Бойцам было все равно: их курево успокаивало. Они ждали терпеливо от начальника — стрелять или не надо. Олежек их не затрагивал.
— Ты дикого нам, что ли, тащишь? — раздраженно спросил у прыща командир.
— Рябушка.
— Гляньте, это же тот, с яйцом! По килту узнал! — обрадовался наконец один из рядовых.
Курица, пойманная Гомером, била глупыми слабыми крыльями. Хотела за хозяином — на небо.
— Дикого? То есть — дикого?
— Шаг назад!
— Да он подохнет тут сейчас!
— Виза есть у него? — командир вспомнил что-то; достал из кармана обрывок бумажной салфетки, заткнул им свою рану.
— Нет у него визы. Не знаю!
— Шаг назад! Раз. До трех.
— Временно его хоть! Хоть дырку зашить!
— Два, — командир отнял салфетку, поглядел — много ли крови натекло? — и остался недоволен.
— Обидно как. С яйцом. Обидно.
— Пустите, суки!
— Слышь, донкихот! Они ж там как мухи… — сказал Артему один из бойцов.
— Ты их всех переспасать собрался? Спасалка коротка! — хмыкнул другой, отплевывая дотлевшую самокрутку.
— Пожалуйста! Ну? Пожалуйста!
— Три. Нарушение государственной границы, — командир поморщился: прыщ никак не затыкался.
В первый раз он на Олежека посмотрел, чтобы в него прицелиться.
Чиркнуло, как кремень, тюкнуло — автоматы с глушителями, берегут на Ганзе солдатские уши! — и выщербило пулей стену, и клюнуло потолок. Пыль вниз опустилась, как занавес.
Спасла только служба у Мельника. Наука телу без ума обходиться. Кожей чувствовать, где автоматное дуло свербит будущей гибелью, и падать, на землю бросаться, отклоняться от гибели, ничего головой еще не понимая.

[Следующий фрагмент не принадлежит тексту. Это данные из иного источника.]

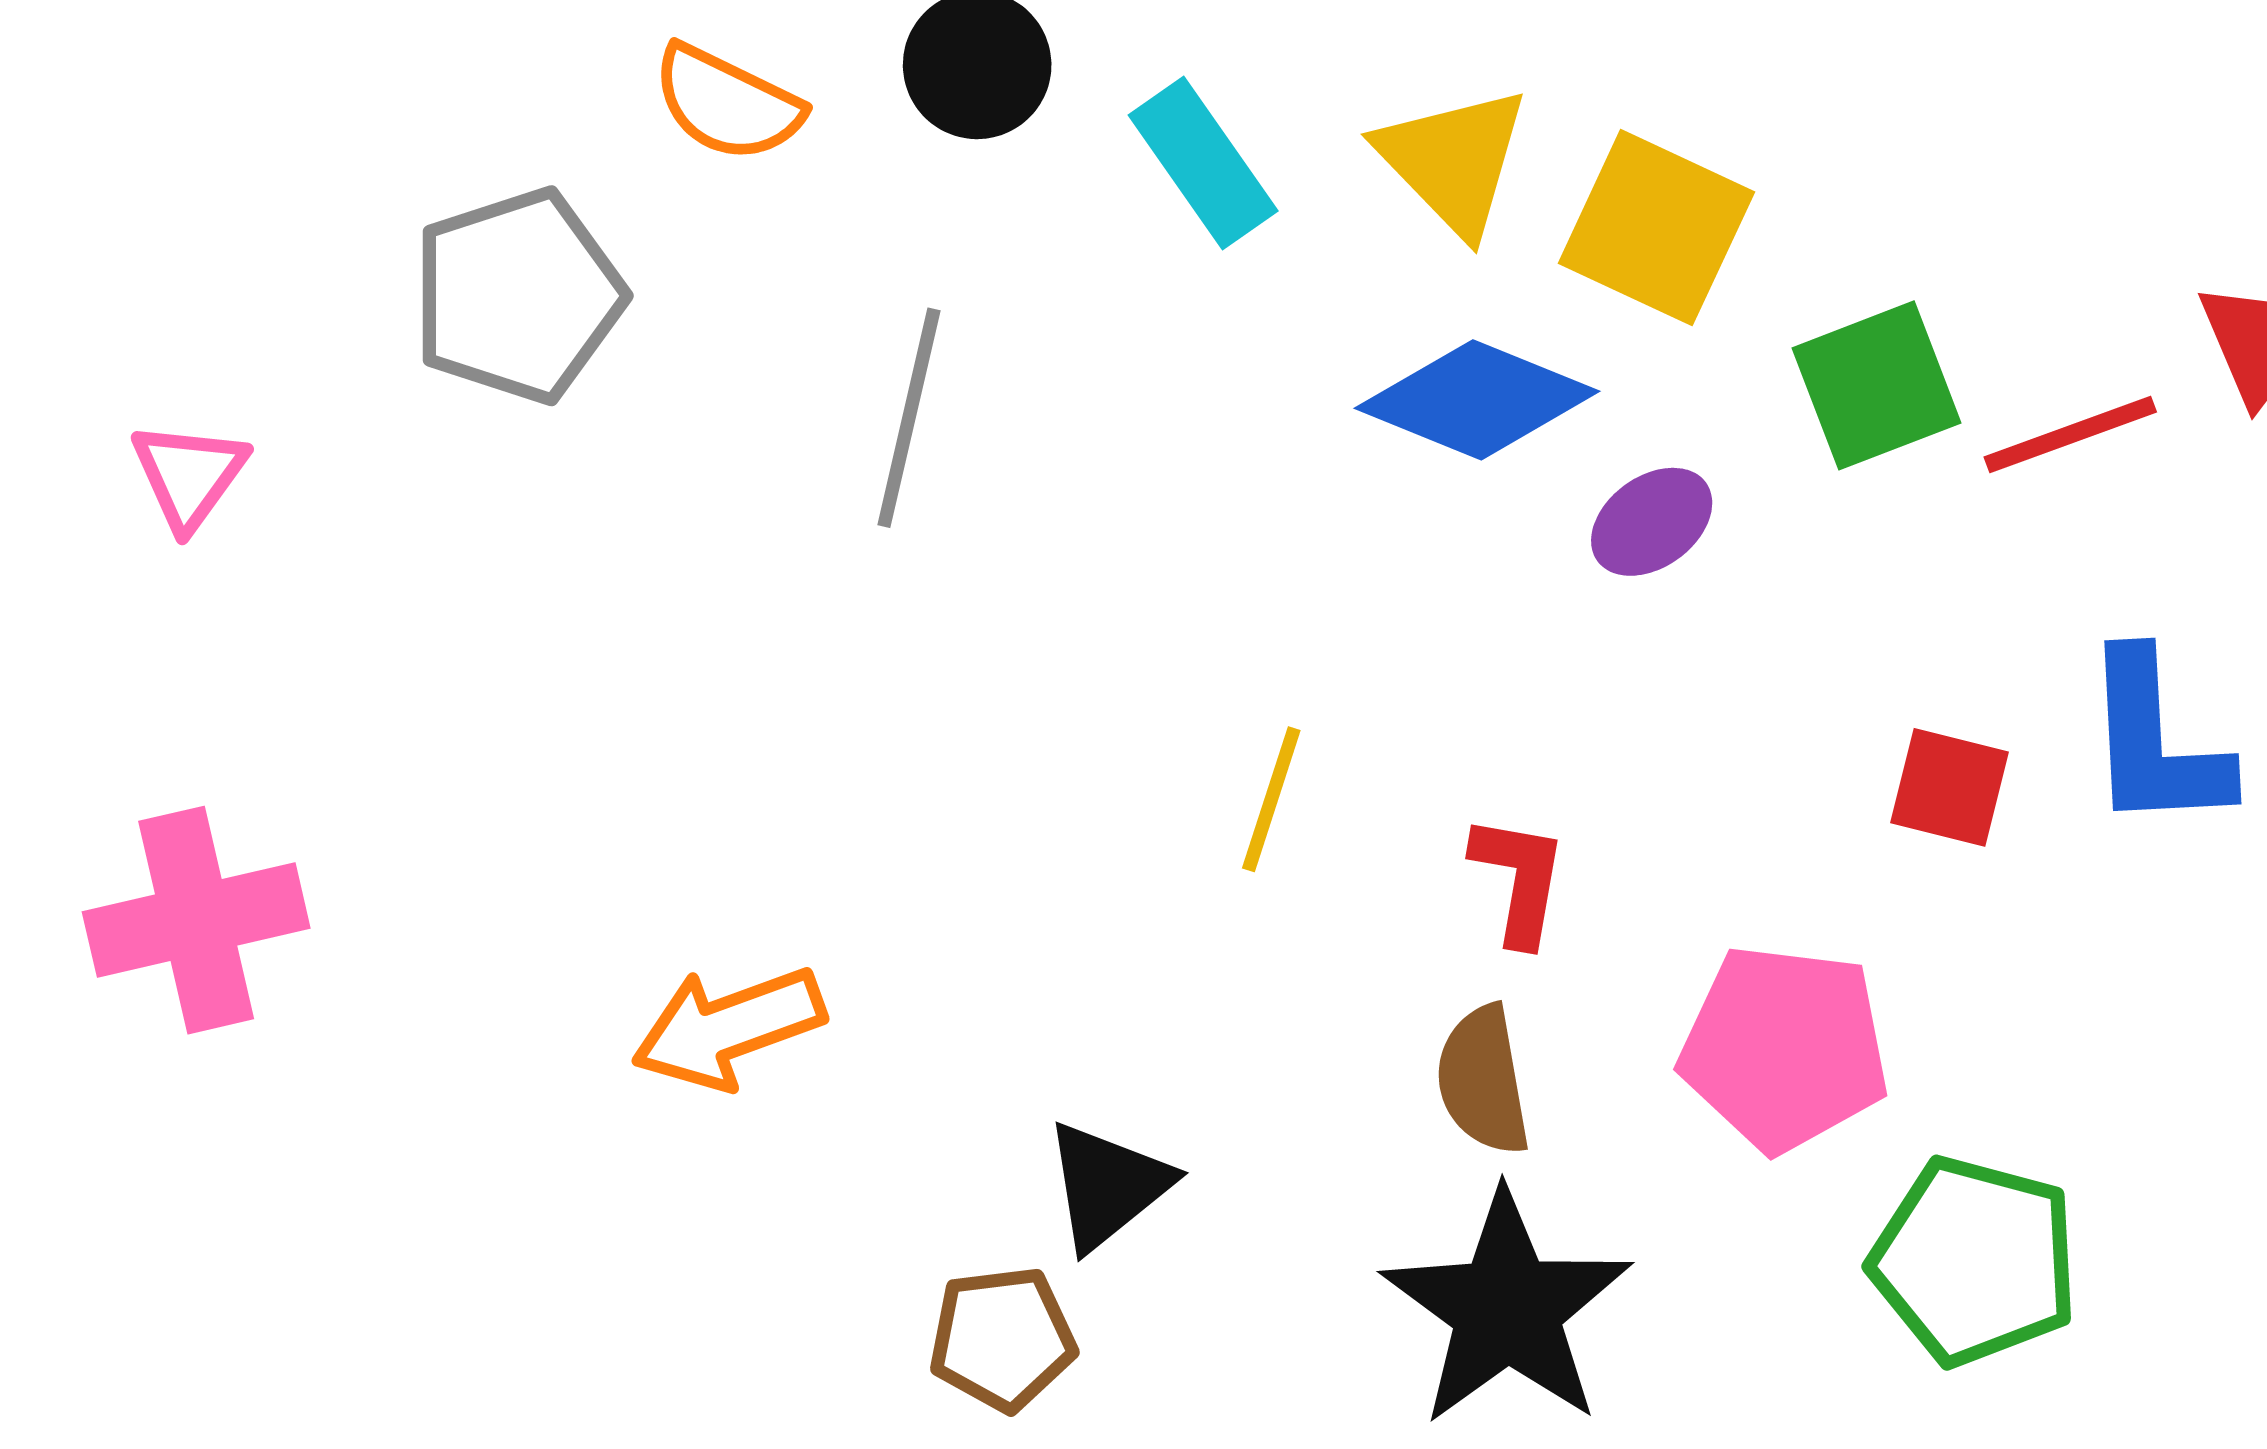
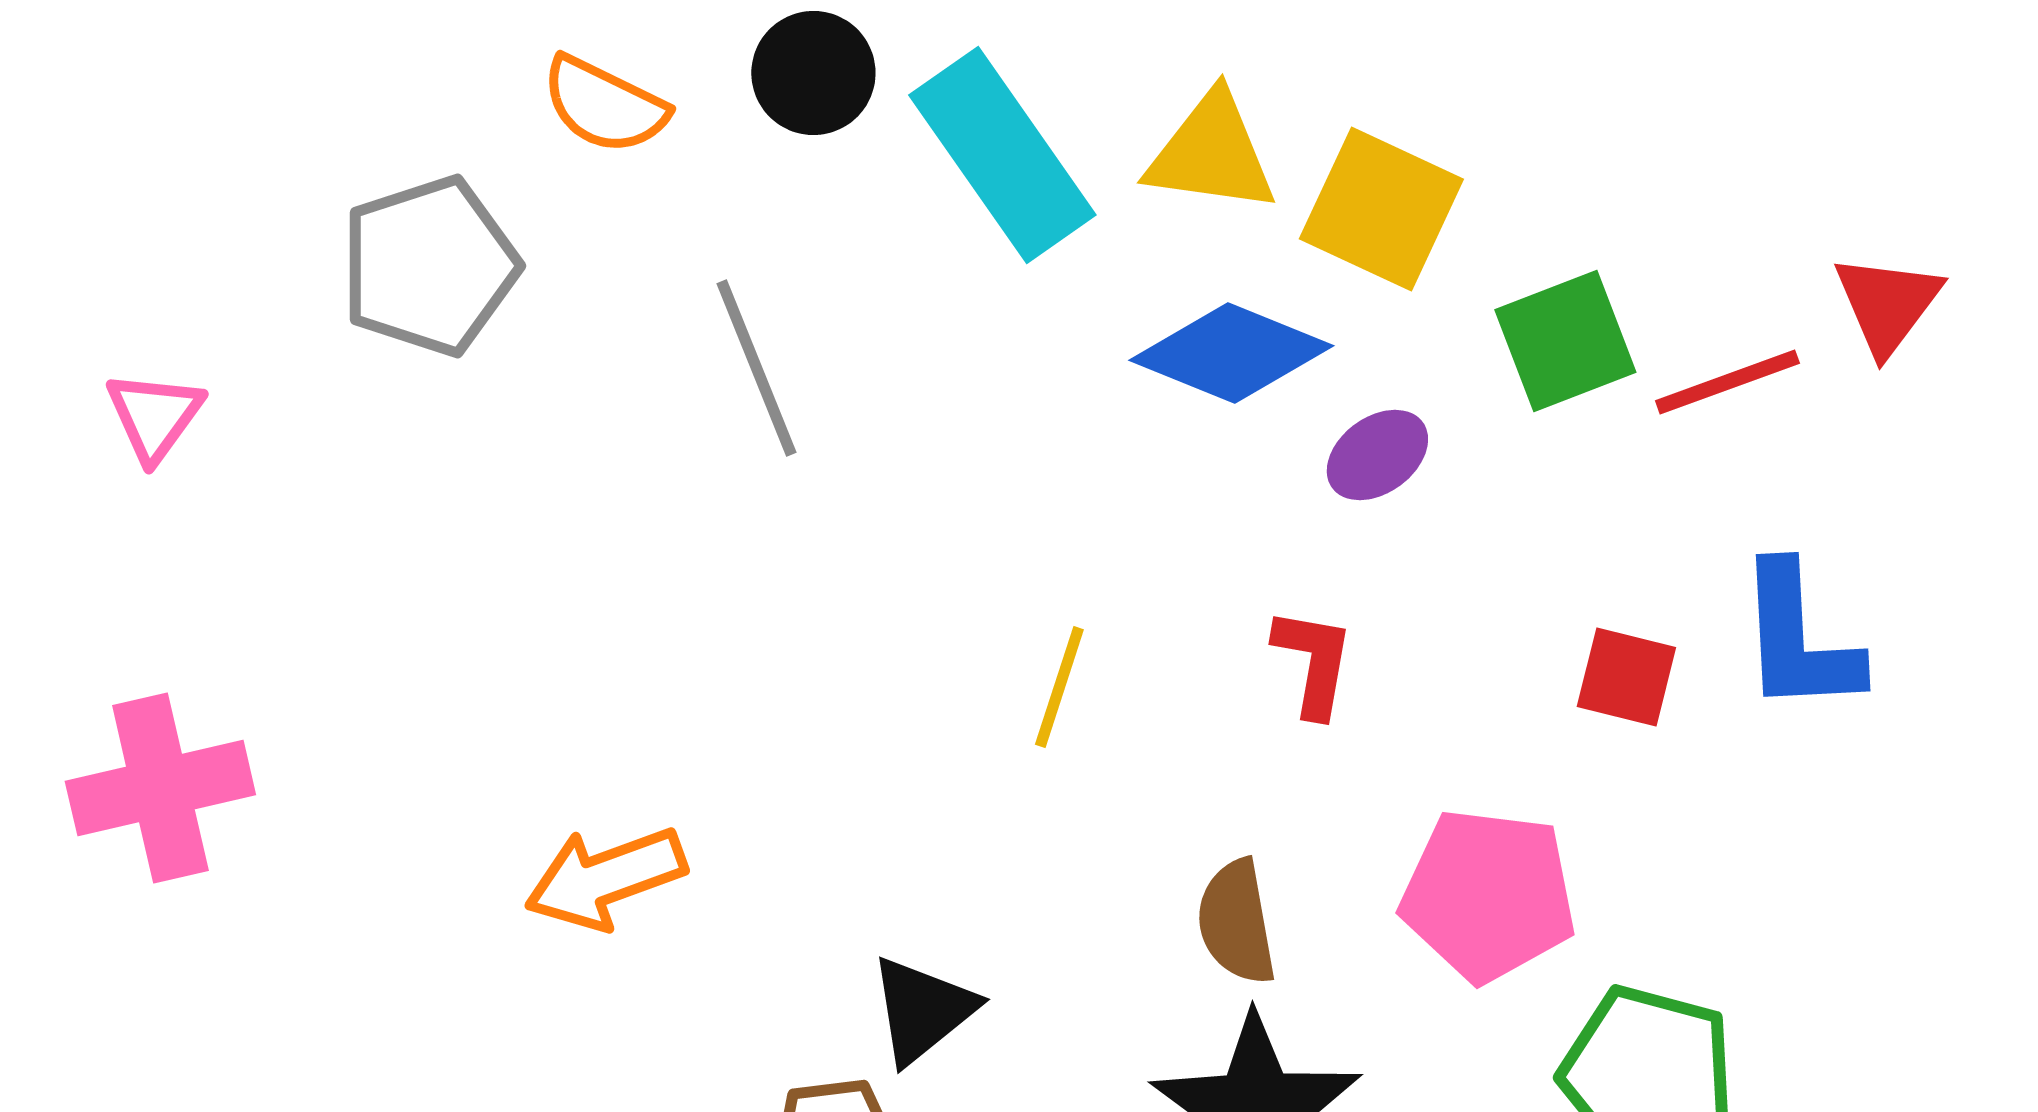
yellow triangle: (1453, 161) -> (1211, 153), turned -38
cyan rectangle: (1203, 163) -> (1002, 155), size x1.5
gray line: (909, 418) -> (756, 368), turned -35
red L-shape: (1519, 879) -> (1313, 662), moved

Упал, свалил с себя живой куль, пополз, вытаскивая Олежка за собой. По ним еще стрельнули, стараясь попасть, но пыль мешала.
— Суки вы!
Хлестануло тут же еще — на голос. Бетоном окрошило.
Обезьяны сзади заулюлюкали восторженно.
— А вот, хлебани нашенского!
— Песочку всыпали?
— Думал, ты белый человек, а?
— А давай, еще разок попробуй!
Тут можно было только бесполезно умереть. Больше ничего не поделать.
Артем скатился на одну ступень вниз, еще на одну. Подтянул Олега. Тот напряженно дышал и старался особо не кровить, но бледнел и бледнел.
— Слышь, дядь! Ты даже не думай, ясно? Как выбраться от вас?! На Цветном бульваре должно что-нибудь… Должно же что-нибудь там, а, дед?!
— Бордель там был, — вспомнил Гомер.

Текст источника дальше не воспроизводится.